During the summer months, many of us will be taking advantage of the weather and participating in a variety of outdoor activities. Because of this, sprains, muscle cramps, and even broken bones can be fairly common. But those aren’t the only summer safety hazards active people face.

Insect Bites and Stings

More time spent outside enjoying the weather typically means a greater risk of bites and stings. A common way to help defend against stinging and biting insects is to use a bug or mosquito repellent spray or candle. The most common bites or stings in Pennsylvania are from bees, wasps, grass spiders, and mosquitoes. Most stings or bites can be treated safely at home with topical ointments or creams. However, if you begin to suffer a severe allergic reaction, seek medical attention immediately.

When outside, also remember to:

  • Check eaves and under decks for bee or wasp nests. Do not touch or throw things at nests.
  • Use an insect repellent that contains no more than 30 percent DEET when hiking or exercising in high grass or wooded areas.
  • Use repellent on the outside of clothing and on exposed skin, but avoid putting it on cuts. For children, put some on your hand and apply to their skin.
  • Avoid using scented soaps, perfumes, and hair products.
  • Check your body for ticks, especially when in the woods or tall grass.

Safety in the Sun

When spending time outdoors, one of the most important things to do is to stay hydrated. In addition to the typically recommended 10 glasses of water per day, you should consume an extra glass of water for every half hour of outside activity. Drinking enough fluid will help to prevent heat-related illnesses, such as dehydration and heat stroke. Symptoms of heat-related illness can include:

  • Disorientation
  • Excessive sweating
  • Nausea
  • Weakness
  • Headache
  • Loss of consciousness

If you experience any of these symptoms, find a shaded, cool area; apply ice to the body; and seek proper medical treatment.

Also, protect yourself from too much sun. The sun’s rays are strongest between 10 a.m. and 4 p.m., so use caution during that time.

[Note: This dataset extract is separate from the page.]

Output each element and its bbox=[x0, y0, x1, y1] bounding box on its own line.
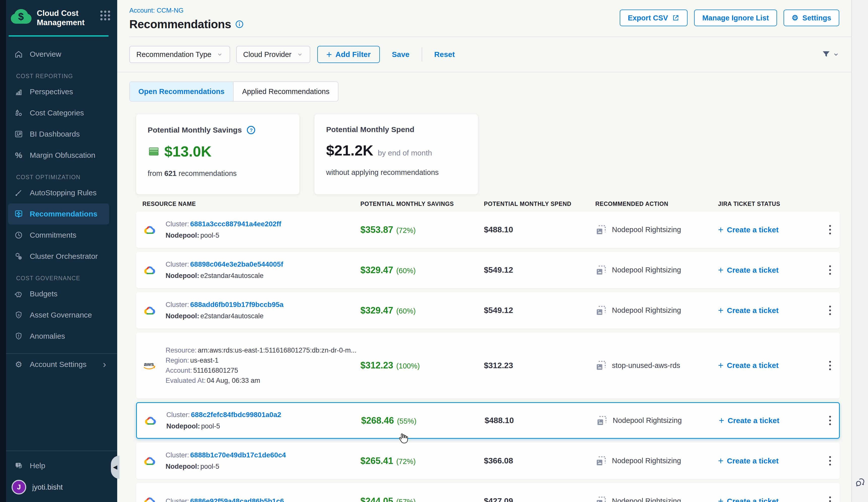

  • Select sunscreen with a sun protection factor (SPF) of 15 to 30, and choose one that protects against UVA and UVB rays.
  • Apply sunscreen 30 minutes before going outside. Reapply every two hours and after being in the water or sweating.
  • Select sunglasses that provide 100 percent UV protection.
  • Pay attention to the heat index, which combines air temperature and relative humidity. When the air temperature begins to reach 80 degrees and the humidity begins to rise, limit outdoor activity to less than 30 minutes at a time.

Water Safety

If your summer activities involve water sports or swimming, extra steps must be taken to ensure that everyone stays safe and free from danger. Keep in mind the following:

  • Children, teens, and adults should wear life jackets for boating and while swimming in lakes, rivers, or the ocean.
  • Know how to swim and teach your children to swim. Be aware of the hazards of swimming in a lake or river.
  • Life jackets are the only flotation aid you can rely on. Inner tubes and play rafts are not flotation devices.
  • In public pools and beaches, children should swim only when lifeguards are on duty or if an experienced swimmer is watching.
  • To avoid accidental falls, be sure to cover your pool or spa when not in use.
  • Know the rules of boating safety. Visit the Pennsylvania Fish and Boat Commission website for additional information regarding safety, rules, and how to acquire fishing licenses.
  • Ponds, five-gallon buckets, and wading pools are also potential drowning hazards for children. Empty water from buckets and wading pools, and always make sure children are supervised around water.

With these safety practices and suggestions in mind, you can help make this summer a safe and enjoyable one for you and your family.